ABSTRACT=Pharmacological inhibition of the renin-angiotensin-aldosterone-system (RAAS) is, in combination with diuretics, the first-choice treatment for hypertension, although 10-20% of patients do not respond adequately. Next to the RAAS, the nitric oxide/cGMP/protein kinase G (PKG) system is the second fundamental blood pressure regulator. Whether both systems influence each other is not well studied. It has been shown that nitric oxide (NO) supports renin recruitment via activation of soluble guanylate cyclase (sGC) and subsequent generation of cGMP. Whether this leads to an ensuing activation of PKGs in this context is not known. PKGIα, as well as PKGII, are expressed in renin-producing cells. Hence, we analyzed whether these enzymes play a role regarding renin synthesis, secretion or recruitment.
We generated renin-cell specific PKGI-knockout mice and either stimulated or inhibited the renin system in these mice by salt diets. To exclude the possibility that one kinase isoform can compensate the lack of the other, we also studied double-knockout animals with a conditional knockout of PKGI in juxtaglomerular cells (JG cells) and a ubiquitous knockout of PKGII. We analysed blood pressure, renin-mRNA and renal renin protein content as well as plasma renin concentration. Furthermore, we stimulated the cGMP-system in these mice using BAY 41-8543, a sGC-stimulator and examined renin regulation either after acute administration or after 7 days (application once daily).

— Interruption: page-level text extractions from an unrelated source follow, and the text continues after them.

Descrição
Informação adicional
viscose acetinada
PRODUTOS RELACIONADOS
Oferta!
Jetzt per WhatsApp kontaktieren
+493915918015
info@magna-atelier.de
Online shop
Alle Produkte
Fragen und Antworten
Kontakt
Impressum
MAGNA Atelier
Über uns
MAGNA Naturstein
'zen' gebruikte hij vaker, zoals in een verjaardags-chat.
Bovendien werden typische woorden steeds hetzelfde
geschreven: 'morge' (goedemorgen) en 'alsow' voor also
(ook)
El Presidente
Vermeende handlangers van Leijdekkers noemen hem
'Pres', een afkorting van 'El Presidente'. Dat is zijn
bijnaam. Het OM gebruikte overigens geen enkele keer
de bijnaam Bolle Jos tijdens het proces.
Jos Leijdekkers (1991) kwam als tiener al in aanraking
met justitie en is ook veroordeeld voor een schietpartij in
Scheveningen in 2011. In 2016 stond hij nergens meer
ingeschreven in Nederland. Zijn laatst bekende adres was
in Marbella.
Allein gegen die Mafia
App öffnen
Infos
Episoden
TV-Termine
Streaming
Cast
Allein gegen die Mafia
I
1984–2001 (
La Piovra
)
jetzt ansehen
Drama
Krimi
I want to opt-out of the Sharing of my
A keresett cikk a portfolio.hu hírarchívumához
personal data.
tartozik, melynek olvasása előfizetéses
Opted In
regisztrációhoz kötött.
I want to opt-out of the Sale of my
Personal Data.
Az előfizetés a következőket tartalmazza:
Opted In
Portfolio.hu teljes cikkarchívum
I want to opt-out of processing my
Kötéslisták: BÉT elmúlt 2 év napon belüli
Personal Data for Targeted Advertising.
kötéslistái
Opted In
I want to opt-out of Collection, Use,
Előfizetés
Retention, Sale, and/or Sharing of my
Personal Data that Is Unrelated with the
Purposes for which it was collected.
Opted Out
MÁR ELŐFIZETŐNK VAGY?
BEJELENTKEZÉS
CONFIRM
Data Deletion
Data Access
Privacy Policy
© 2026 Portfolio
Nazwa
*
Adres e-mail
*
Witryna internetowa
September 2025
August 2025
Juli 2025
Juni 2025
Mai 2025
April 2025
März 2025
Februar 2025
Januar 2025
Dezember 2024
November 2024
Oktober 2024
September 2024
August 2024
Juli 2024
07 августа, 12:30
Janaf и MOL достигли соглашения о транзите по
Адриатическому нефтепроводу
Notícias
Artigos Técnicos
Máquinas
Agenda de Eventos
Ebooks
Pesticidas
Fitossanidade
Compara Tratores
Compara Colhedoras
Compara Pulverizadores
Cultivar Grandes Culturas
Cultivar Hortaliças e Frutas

We did not reveal any striking differences regarding long-term renin regulation in the studied mouse models. Yet, when we studied the acute effect of BAY 41-8543 on renin secretion in isolated perfused kidneys as well as in living animals, we found that administration of the substance led to a significant increase in plasma renin concentration in control animals. This effect was completely abolished in double knockout animals. However, after 7 days of once daily application, we did not detect a persistent increase in renin mRNA or protein in any studied genotype. Therefore, we conclude that in mice cGMP and PKG are involved in the acute regulation of renin release but have no influence on long-term renin adjustment.